Extracted page text data:
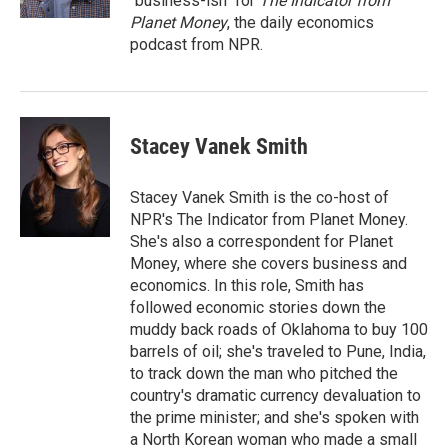
"business-ish" for
The Indicator from
Planet Money
, the daily economics
podcast from NPR.
Stacey Vanek Smith
Stacey Vanek Smith is the co-host of
NPR's The Indicator from Planet Money.
She's also a correspondent for Planet
Money, where she covers business and
economics. In this role, Smith has
followed economic stories down the
muddy back roads of Oklahoma to buy 100
barrels of oil; she's traveled to Pune, India,
to track down the man who pitched the
country's dramatic currency devaluation to
the prime minister; and she's spoken with
a North Korean woman who made a small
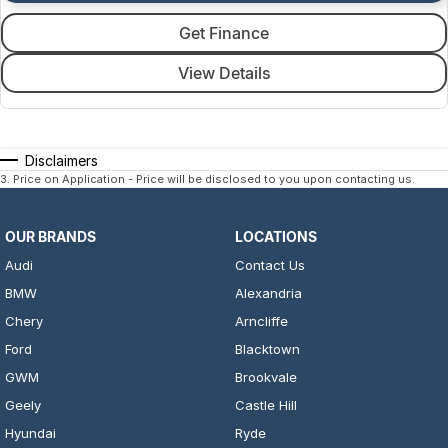
Get Finance
View Details
Disclaimers
3
.
Price on Application - Price will be disclosed to you upon contacting us.
OUR BRANDS
LOCATIONS
Audi
Contact Us
BMW
Alexandria
Chery
Arncliffe
Ford
Blacktown
GWM
Brookvale
Geely
Castle Hill
Hyundai
Ryde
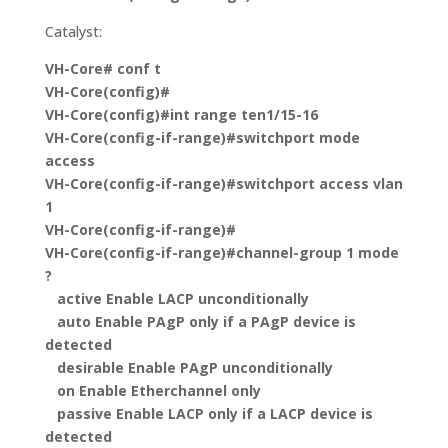
Catalyst:
VH-Core#
conf t
VH-Core(config)#
VH-Core(config)#
int range ten1/15-16
VH-Core(config-if-range)#
switchport mode
access
VH-Core(config-if-range)#
switchport access vlan
1
VH-Core(config-if-range)#
VH-Core(config-if-range)#channel-group 1 mode
?
active Enable LACP unconditionally
auto Enable PAgP only if a PAgP device is
detected
desirable Enable PAgP unconditionally
on Enable Etherchannel only
passive Enable LACP only if a LACP device is
detected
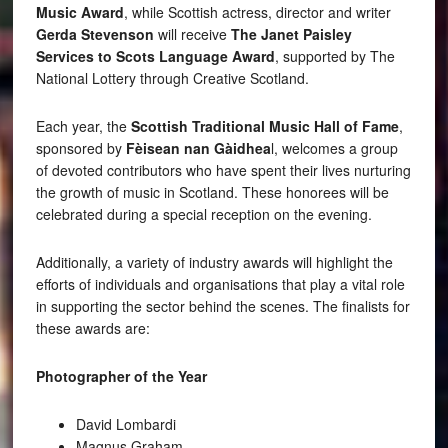
Music Award
, while Scottish actress, director and writer
Gerda Stevenson
will receive
The Janet Paisley
Services to Scots Language Award
, supported by The
National Lottery through Creative Scotland.
Each year, the
Scottish Traditional Music Hall of Fame
,
sponsored by
Fèisean nan Gàidhea
l, welcomes a group
of devoted contributors who have spent their lives nurturing
the growth of music in Scotland. These honorees will be
celebrated during a special reception on the evening.
Additionally, a variety of industry awards will highlight the
efforts of individuals and organisations that play a vital role
in supporting the sector behind the scenes. The finalists for
these awards are:
Photographer of the Year
David Lombardi
Magnus Graham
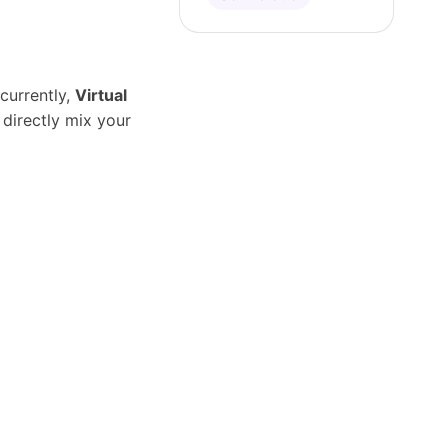
currently,
Virtual
 directly mix your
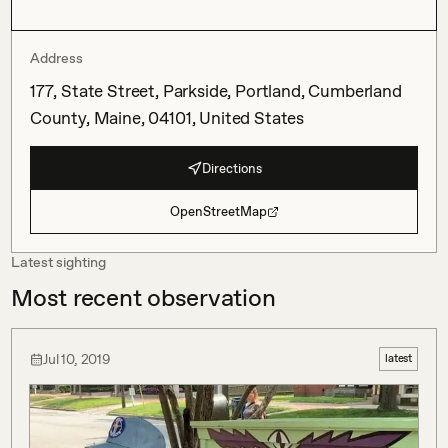
Address
177, State Street, Parkside, Portland, Cumberland
County, Maine, 04101, United States
Directions
OpenStreetMap
Latest sighting
Most recent observation
Jul 10, 2019
latest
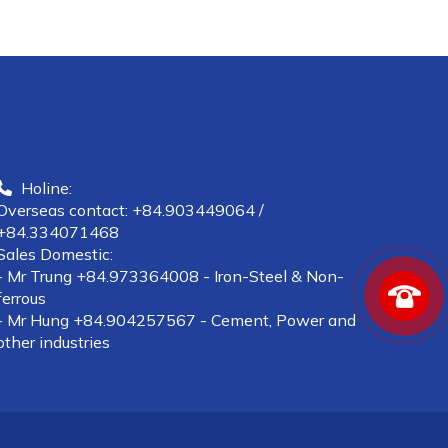
Holine:
Overseas contact: +84.903449064 /
+84.334071468
Sales Domestic:
- Mr Trung +84.973364008 - Iron-Steel & Non-
ferrous
- Mr Hung +84.904257567 - Cement, Power and
other industries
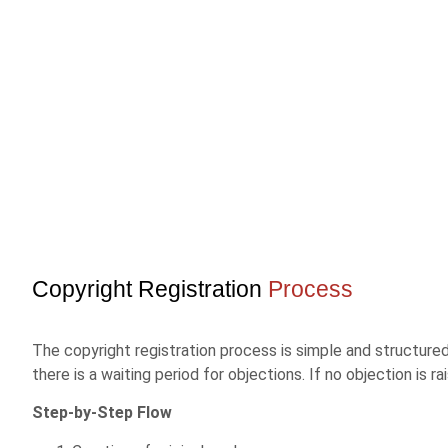
Copyright Registration
Process
The copyright registration process is simple and structured.
there is a waiting period for objections. If no objection is
Step-by-Step Flow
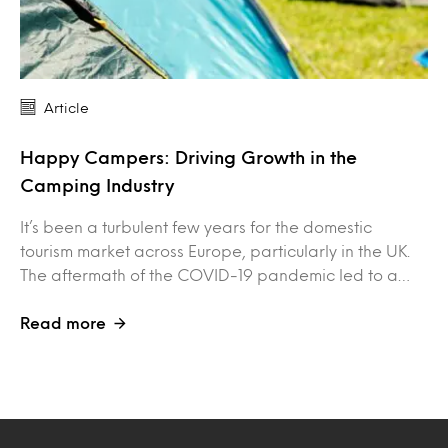
Article
Happy Campers: Driving Growth in the
Camping Industry
It’s been a turbulent few years for the domestic
tourism market across Europe, particularly in the UK.
The aftermath of the COVID-19 pandemic led to a…
Read more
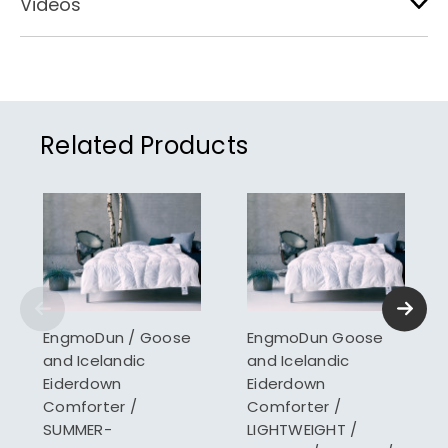
Videos
Related Products
EngmoDun / Goose
EngmoDun Goose
and Icelandic
and Icelandic
Eiderdown
Eiderdown
Comforter /
Comforter /
SUMMER-
LIGHTWEIGHT /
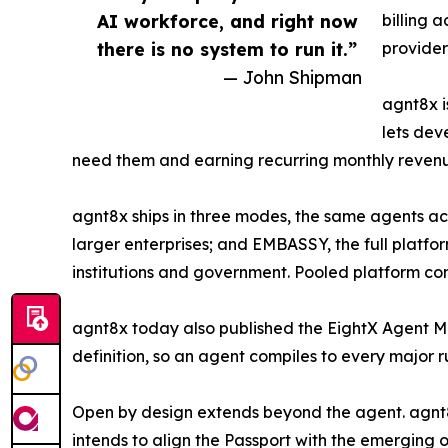
AI workforce, and right now
billing 
there is no system to run it.”
provider
— John Shipman
agnt8x i
lets dev
need them and earning recurring monthly revenue f
agnt8x ships in three modes, the same agents ac
larger enterprises; and EMBASSY, the full platfo
institutions and government. Pooled platform co
agnt8x today also published the EightX Agent Ma
definition, so an agent compiles to every major r
Open by design extends beyond the agent. agnt8
intends to align the Passport with the emerging 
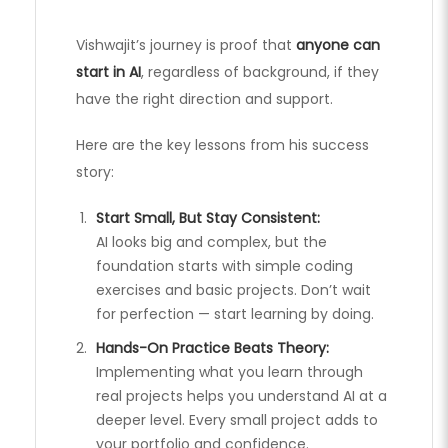
Vishwajit’s journey is proof that
anyone can
start in AI
, regardless of background, if they
have the right direction and support.
Here are the key lessons from his success
story:
Start Small, But Stay Consistent:
AI looks big and complex, but the
foundation starts with simple coding
exercises and basic projects. Don’t wait
for perfection — start learning by doing.
Hands-On Practice Beats Theory:
Implementing what you learn through
real projects helps you understand AI at a
deeper level. Every small project adds to
your portfolio and confidence.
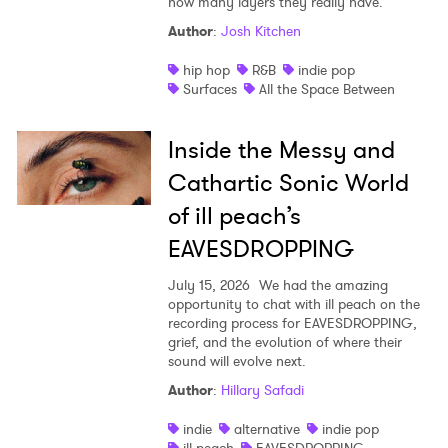
how many layers they really have.
Author
:
Josh Kitchen
hip hop
R&B
indie pop
Surfaces
All the Space Between
Inside the Messy and
Cathartic Sonic World
of ill peach’s
EAVESDROPPING
July 15, 2026
We had the amazing
opportunity to chat with ill peach on the
recording process for EAVESDROPPING,
grief, and the evolution of where their
sound will evolve next.
Author
:
Hillary Safadi
indie
alternative
indie pop
ill peach
EAVESDROPPING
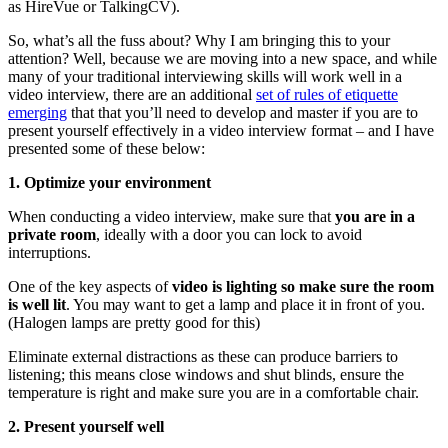
as HireVue or TalkingCV).
So, what’s all the fuss about? Why I am bringing this to your
attention? Well, because we are moving into a new space, and while
many of your traditional interviewing skills will work well in a
video interview, there are an additional
set of rules of etiquette
emerging
that that you’ll need to develop and master if you are to
present yourself effectively in a video interview format – and I have
presented some of these below:
1. Optimize your environment
When conducting a video interview, make sure that
you are in a
private room
, ideally with a door you can lock to avoid
interruptions.
One of the key aspects of
video is lighting so make sure the room
is well lit
. You may want to get a lamp and place it in front of you.
(Halogen lamps are pretty good for this)
Eliminate external distractions as these can produce barriers to
listening; this means close windows and shut blinds, ensure the
temperature is right and make sure you are in a comfortable chair.
2. Present yourself well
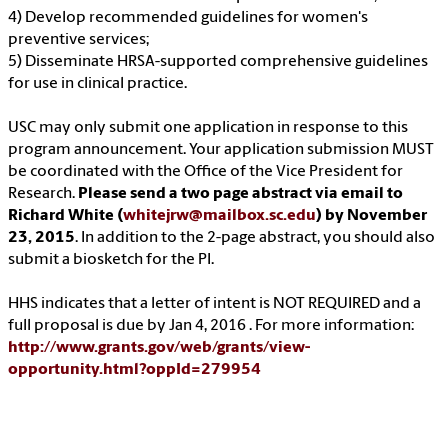
4) Develop recommended guidelines for women's
preventive services;
5) Disseminate HRSA-supported comprehensive guidelines
for use in clinical practice.
USC may only submit one application in response to this
program announcement. Your application submission MUST
be coordinated with the Office of the Vice President for
Research.
Please send a two page abstract via email to
Richard White (
whitejrw@mailbox.sc.edu
) by November
23, 2015
. In addition to the 2-page abstract, you should also
submit a biosketch for the PI.
HHS indicates that a letter of intent is NOT REQUIRED and a
full proposal is due by Jan 4, 2016 . For more information:
http://www.grants.gov/web/grants/view-
opportunity.html?oppId=279954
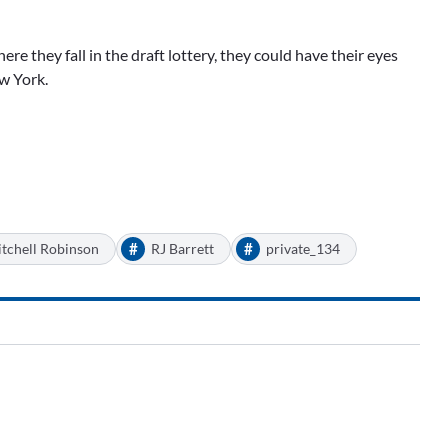
re they fall in the draft lottery, they could have their eyes
ew York.
#
#
tchell Robinson
RJ Barrett
private_134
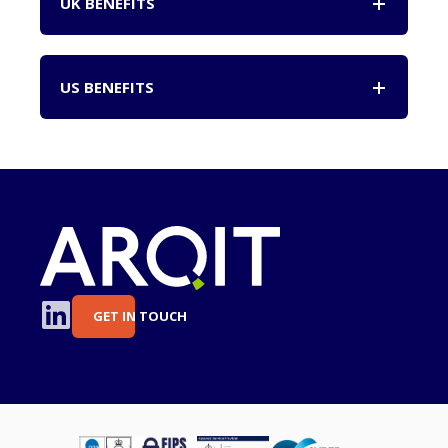
UK BENEFITS
US BENEFITS
GET IN TOUCH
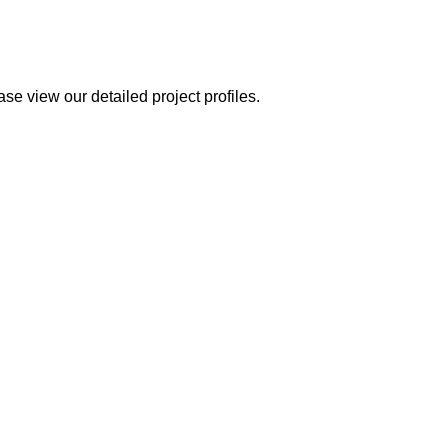
se view our detailed project profiles.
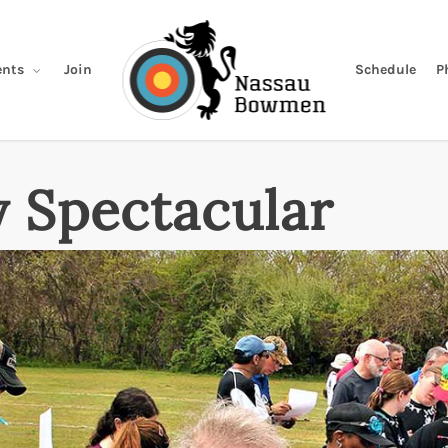
Join
Schedule
P
nts
 Spectacular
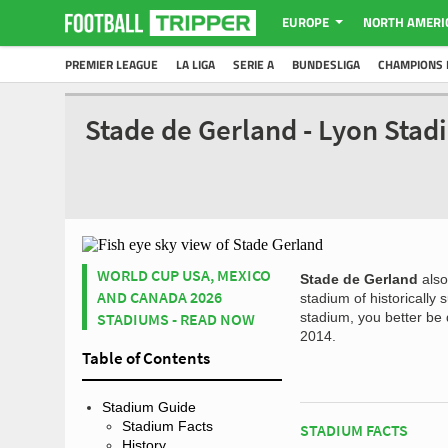
EUROPE
NORTH AMERI
PREMIER LEAGUE
LA LIGA
SERIE A
BUNDESLIGA
CHAMPIONS 
Stade de Gerland - Lyon Sta
WORLD CUP USA, MEXICO
Stade de Gerland
als
AND CANADA 2026
stadium of historically
STADIUMS - READ NOW
stadium, you better be
2014.
Table of Contents
Stadium Guide
Stadium Facts
STADIUM FACTS
History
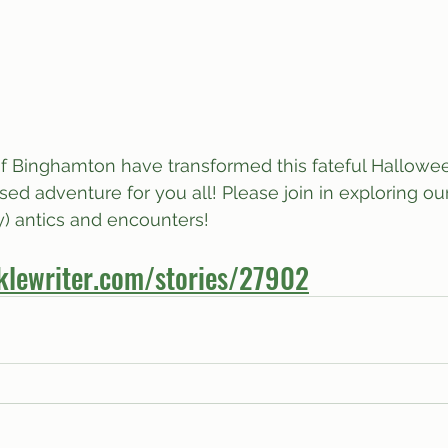
of Binghamton have transformed this fateful Hallowee
ed adventure for you all! Please join in exploring our
ny) antics and encounters!
klewriter.com/stories/27902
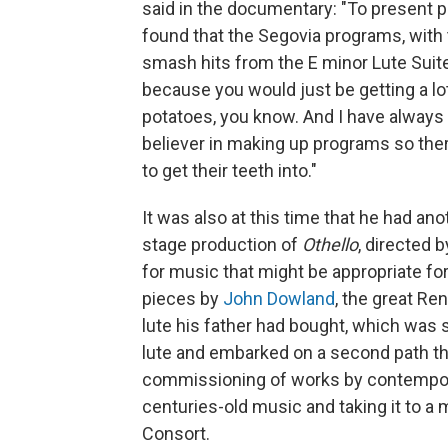
said in the documentary: "To present pie
found that the Segovia programs, with 
smash hits from the E minor Lute Suite
because you would just be getting a lo
potatoes, you know. And I have always
believer in making up programs so ther
to get their teeth into."
It was also at this time that he had anot
stage production of
Othello
, directed 
for music that might be appropriate fo
pieces by
John Dowland
, the great R
lute his father had bought, which was st
lute and embarked on a second path th
commissioning of works by contemporar
centuries-old music and taking it to a
Consort.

**TASK TO COMPLETE:**
Which of the lines in the data hold the string "LACP"? Report each of them by copying it.

**RESULT:**
active Enable LACP unconditionally
passive Enable LACP only if a LACP device is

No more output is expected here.